▸ **EXERCISE DESCRIPTION**
Print the first line of the data below and every one after it, through the line containing "Bi rad sprožil", exactly as written.

"""

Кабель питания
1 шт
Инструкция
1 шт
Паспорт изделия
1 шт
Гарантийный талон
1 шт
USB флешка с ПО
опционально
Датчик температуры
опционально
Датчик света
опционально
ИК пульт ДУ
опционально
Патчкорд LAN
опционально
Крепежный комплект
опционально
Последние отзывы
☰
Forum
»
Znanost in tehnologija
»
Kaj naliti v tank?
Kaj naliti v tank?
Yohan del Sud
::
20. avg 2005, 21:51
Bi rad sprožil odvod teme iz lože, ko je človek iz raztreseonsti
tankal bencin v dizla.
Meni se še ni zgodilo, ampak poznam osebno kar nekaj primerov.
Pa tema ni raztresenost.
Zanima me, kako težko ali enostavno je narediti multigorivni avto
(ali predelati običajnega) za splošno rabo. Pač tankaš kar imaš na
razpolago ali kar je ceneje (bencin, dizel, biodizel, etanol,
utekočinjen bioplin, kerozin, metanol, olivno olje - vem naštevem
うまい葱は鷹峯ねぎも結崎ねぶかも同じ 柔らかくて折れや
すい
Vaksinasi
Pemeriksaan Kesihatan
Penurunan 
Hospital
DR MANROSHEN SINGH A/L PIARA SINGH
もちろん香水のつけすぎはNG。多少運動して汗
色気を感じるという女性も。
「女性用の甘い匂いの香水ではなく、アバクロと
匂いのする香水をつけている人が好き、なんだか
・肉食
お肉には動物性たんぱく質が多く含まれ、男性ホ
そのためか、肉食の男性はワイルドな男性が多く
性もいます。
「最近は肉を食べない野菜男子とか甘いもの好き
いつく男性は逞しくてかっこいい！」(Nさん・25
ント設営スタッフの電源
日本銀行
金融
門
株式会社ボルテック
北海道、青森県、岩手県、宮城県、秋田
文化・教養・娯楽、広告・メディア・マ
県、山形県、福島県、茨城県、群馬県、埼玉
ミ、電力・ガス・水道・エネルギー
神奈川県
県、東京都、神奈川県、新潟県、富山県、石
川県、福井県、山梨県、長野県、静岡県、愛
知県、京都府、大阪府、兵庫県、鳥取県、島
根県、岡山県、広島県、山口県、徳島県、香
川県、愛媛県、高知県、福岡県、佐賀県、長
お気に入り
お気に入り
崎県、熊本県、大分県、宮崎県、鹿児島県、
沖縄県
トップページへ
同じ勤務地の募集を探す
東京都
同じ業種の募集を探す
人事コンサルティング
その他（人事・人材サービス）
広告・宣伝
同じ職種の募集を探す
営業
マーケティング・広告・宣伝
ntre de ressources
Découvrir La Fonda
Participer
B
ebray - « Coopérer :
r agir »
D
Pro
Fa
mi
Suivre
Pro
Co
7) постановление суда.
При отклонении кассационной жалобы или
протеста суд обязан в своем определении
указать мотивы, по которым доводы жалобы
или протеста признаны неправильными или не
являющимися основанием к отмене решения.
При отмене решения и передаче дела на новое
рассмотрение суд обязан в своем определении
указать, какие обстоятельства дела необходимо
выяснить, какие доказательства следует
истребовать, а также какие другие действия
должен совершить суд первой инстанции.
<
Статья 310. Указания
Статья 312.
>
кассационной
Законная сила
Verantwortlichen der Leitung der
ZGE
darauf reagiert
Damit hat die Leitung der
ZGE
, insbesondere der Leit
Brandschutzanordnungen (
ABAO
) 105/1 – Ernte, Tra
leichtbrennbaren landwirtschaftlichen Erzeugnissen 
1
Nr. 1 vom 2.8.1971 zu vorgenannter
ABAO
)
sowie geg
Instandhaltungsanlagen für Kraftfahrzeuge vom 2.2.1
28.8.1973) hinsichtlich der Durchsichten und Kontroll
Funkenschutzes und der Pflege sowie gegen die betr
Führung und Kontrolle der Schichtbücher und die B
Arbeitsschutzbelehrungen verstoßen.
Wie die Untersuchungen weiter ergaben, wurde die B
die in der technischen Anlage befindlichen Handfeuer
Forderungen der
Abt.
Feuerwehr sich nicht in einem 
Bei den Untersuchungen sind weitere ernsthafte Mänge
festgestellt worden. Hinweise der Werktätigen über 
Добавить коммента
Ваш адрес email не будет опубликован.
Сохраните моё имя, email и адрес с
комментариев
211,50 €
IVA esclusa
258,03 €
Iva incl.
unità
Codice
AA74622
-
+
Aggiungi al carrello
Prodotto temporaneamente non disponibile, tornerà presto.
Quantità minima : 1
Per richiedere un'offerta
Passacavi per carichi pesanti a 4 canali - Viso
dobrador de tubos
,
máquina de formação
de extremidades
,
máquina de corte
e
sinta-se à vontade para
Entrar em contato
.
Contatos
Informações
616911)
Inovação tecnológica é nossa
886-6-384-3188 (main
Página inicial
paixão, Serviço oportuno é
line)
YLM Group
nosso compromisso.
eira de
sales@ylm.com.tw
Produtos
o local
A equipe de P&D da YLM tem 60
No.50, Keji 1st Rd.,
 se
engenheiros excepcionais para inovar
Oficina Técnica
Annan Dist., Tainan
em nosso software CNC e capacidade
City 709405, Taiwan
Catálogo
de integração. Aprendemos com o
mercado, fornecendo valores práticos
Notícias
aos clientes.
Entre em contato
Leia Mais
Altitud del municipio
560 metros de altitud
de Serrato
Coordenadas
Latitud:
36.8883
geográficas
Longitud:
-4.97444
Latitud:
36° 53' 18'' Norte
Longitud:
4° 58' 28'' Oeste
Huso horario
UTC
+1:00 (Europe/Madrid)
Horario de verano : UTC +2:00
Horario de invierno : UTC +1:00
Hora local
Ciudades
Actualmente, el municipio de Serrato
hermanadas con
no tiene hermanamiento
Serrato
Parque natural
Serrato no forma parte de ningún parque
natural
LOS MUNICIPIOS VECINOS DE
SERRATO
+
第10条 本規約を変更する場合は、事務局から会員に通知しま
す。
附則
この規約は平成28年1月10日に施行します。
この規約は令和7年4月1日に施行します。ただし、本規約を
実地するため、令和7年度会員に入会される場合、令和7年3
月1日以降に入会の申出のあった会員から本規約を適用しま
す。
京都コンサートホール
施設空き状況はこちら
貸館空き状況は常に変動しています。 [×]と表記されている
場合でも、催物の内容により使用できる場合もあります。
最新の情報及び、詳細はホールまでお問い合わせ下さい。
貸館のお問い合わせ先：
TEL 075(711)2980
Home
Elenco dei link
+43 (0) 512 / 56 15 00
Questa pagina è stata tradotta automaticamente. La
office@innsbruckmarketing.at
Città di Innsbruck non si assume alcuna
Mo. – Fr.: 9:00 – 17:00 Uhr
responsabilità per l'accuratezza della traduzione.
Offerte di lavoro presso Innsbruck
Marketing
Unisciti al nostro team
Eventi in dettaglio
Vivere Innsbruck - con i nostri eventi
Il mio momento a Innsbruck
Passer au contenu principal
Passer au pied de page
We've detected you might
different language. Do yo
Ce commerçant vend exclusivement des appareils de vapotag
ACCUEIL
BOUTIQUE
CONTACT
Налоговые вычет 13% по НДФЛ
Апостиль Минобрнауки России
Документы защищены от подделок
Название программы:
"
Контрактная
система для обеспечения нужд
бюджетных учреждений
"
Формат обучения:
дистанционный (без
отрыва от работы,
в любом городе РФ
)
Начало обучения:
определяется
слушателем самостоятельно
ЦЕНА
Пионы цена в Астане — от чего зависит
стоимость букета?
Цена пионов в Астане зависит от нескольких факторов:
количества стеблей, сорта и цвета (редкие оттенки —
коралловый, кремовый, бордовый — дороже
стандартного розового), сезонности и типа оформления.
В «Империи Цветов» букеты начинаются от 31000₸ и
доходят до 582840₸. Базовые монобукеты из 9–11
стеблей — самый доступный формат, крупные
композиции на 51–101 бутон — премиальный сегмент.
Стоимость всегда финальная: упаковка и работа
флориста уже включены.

"""

▸ **REPLY TO THE TASK**
Кабель питания
1 шт
Инструкция
1 шт
Паспорт изделия
1 шт
Гарантийный талон
1 шт
USB флешка с ПО
опционально
Датчик температуры
опционально
Датчик света
опционально
ИК пульт ДУ
опционально
Патчкорд LAN
опционально
Крепежный комплект
опционально
Последние отзывы
☰
Forum
»
Znanost in tehnologija
»
Kaj naliti v tank?
Kaj naliti v tank?
Yohan del Sud
::
20. avg 2005, 21:51
Bi rad sprožil odvod teme iz lože, ko je človek iz raztreseonsti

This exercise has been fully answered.